From the EU’s perspective, there is an imbalance in government procurement relations with China and many non-EU countries, with a lack of reciprocity in market access being a major issue. With the introduction of the IPI, the EU aims to rebalance this situation, promoting the principle of reciprocity. While the IPI does not categorically exclude all non-GPA member companies from the EU’s government procurement market, it provides a legal framework for the European Commission to investigate measures by non-GPA members, like China, that harm EU companies’ access to those countries' government procurement markets. Post-investigation, the Commission can implement remedies, partially excluding such companies from the EU government procurement market.

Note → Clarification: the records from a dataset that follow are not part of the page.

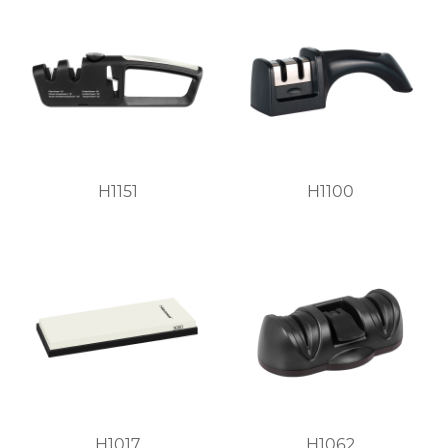
H1151
H1100
H1017
H1062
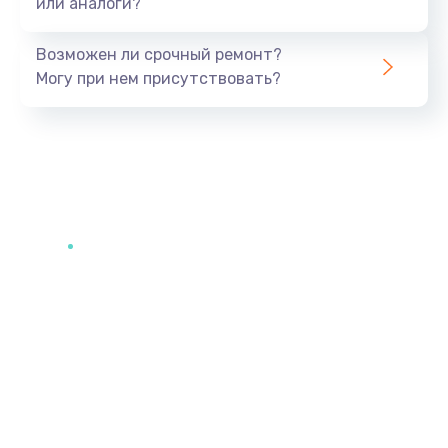
или аналоги?
Возможен ли срочный ремонт?
Могу при нем присутствовать?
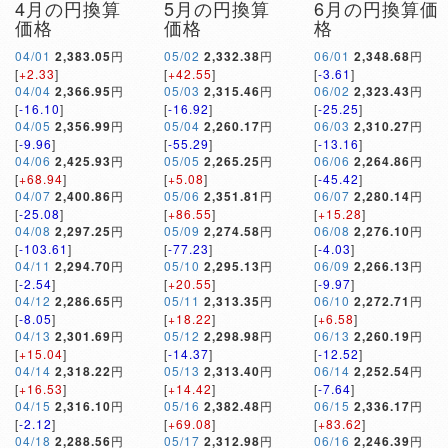
4月の円換算
5月の円換算
6月の円換算価
価格
価格
格
04/01
2,383.05
円
05/02
2,332.38
円
06/01
2,348.68
円
[
+2.33
]
[
+42.55
]
[
-3.61
]
04/04
2,366.95
円
05/03
2,315.46
円
06/02
2,323.43
円
[
-16.10
]
[
-16.92
]
[
-25.25
]
04/05
2,356.99
円
05/04
2,260.17
円
06/03
2,310.27
円
[
-9.96
]
[
-55.29
]
[
-13.16
]
04/06
2,425.93
円
05/05
2,265.25
円
06/06
2,264.86
円
[
+68.94
]
[
+5.08
]
[
-45.42
]
04/07
2,400.86
円
05/06
2,351.81
円
06/07
2,280.14
円
[
-25.08
]
[
+86.55
]
[
+15.28
]
04/08
2,297.25
円
05/09
2,274.58
円
06/08
2,276.10
円
[
-103.61
]
[
-77.23
]
[
-4.03
]
04/11
2,294.70
円
05/10
2,295.13
円
06/09
2,266.13
円
[
-2.54
]
[
+20.55
]
[
-9.97
]
04/12
2,286.65
円
05/11
2,313.35
円
06/10
2,272.71
円
[
-8.05
]
[
+18.22
]
[
+6.58
]
04/13
2,301.69
円
05/12
2,298.98
円
06/13
2,260.19
円
[
+15.04
]
[
-14.37
]
[
-12.52
]
04/14
2,318.22
円
05/13
2,313.40
円
06/14
2,252.54
円
[
+16.53
]
[
+14.42
]
[
-7.64
]
04/15
2,316.10
円
05/16
2,382.48
円
06/15
2,336.17
円
[
-2.12
]
[
+69.08
]
[
+83.62
]
04/18
2,288.56
円
05/17
2,312.98
円
06/16
2,246.39
円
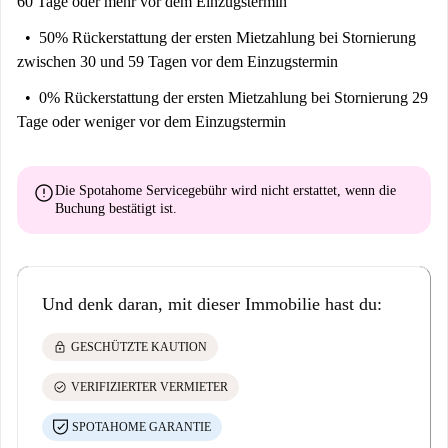
60 Tage oder mehr vor dem Einzugstermin
50% Rückerstattung der ersten Mietzahlung
bei Stornierung
zwischen 30 und 59 Tagen vor dem Einzugstermin
0% Rückerstattung der ersten Mietzahlung
bei Stornierung 29
Tage oder weniger vor dem Einzugstermin
error
Die Spotahome Servicegebühr wird
nicht erstattet
, wenn die
Buchung bestätigt ist.
Und denk daran, mit dieser Immobilie hast du:
lock
GESCHÜTZTE KAUTION
check_circle
VERIFIZIERTER VERMIETER
SPOTAHOME GARANTIE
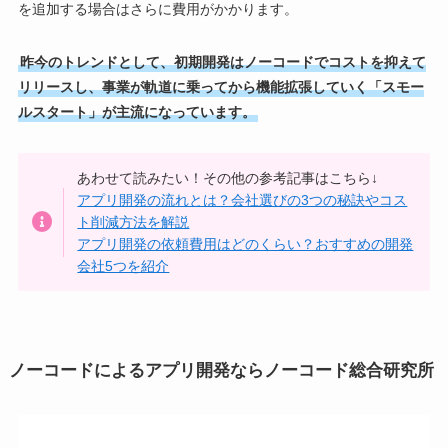
を追加する場合はさらに費用がかかります。
昨今のトレンドとして、初期開発はノーコードでコストを抑えて
リリースし、事業が軌道に乗ってから機能拡張していく「スモー
ルスタート」が主流になっています。
あわせて読みたい！その他の参考記事はこちら↓
アプリ開発の流れとは？会社選びの3つの秘訣やコス
ト削減方法を解説
アプリ開発の依頼費用はどのくらい？おすすめの開発
会社5つを紹介
ノーコードによるアプリ開発ならノーコード総合研究所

Overview of the International Procurement Instrument (IPI):

The EU’s International Procurement Instrument (IPI), promulgated in June 2022 as Regulation (EU) 2022/1031, aims to foster fair competition in international procurement markets. The IPI’s primary goal is to eliminate procurement discrimination through dialogue, providing the European Commission with a legal framework to investigate whether measures by non-GPA members severely impair EU companies' access to those countries' government procurement markets.


Investigation Procedure:

The European Commission can initiate investigations autonomously or following complaints. After a preliminary assessment, if a formal investigation is decided upon, a notification is published in the EU Official Journal. The formal investigation lasts a maximum of nine months (extendable by five months), during which the EU consults with relevant parties and seeks non-EU countries' opinions. If no severe damage is found, the investigation terminates; if corrective measures or commitments are made by the third country, the investigation can be suspended.


Remedial Measures:

If market access barriers persist, the European Commission may implement measures such as:

- Adjusting the scoring of bids from third-country companies.

- Excluding certain third-country companies' bids.

- Exclusion measures apply to EU procurement projects valued at €5 million or more, or concession or works contracts worth €15 million or more.

Measures can target specific industries, products, services, or government entities. The IPI requires ensuring bidders cannot circumvent exclusion measures. Exclusion measures are valid for five years, and subject to review for potential continuation.


Expert Insight from Sinowing Law Firm

- The investigation's short initiation period leaves future developments uncertain, mainly targeting state enterprises and public hospitals, with minimal initial impact on private hospitals and enterprises.

- Given the complexity of international political dynamics, lengthy investigation and regulatory cycles mean short-term substantial impacts are unlikely. Even if future policies emerge, domestic companies can mitigate them through joint ventures, local manufacturing, or collaborative labeling.

- Currently, high-end foreign products hold a significant market share domestically, with medical device exports to Europe far lower than imports, suggesting a limited long-term impact on China's medical device development from the EU’s IPI investigation.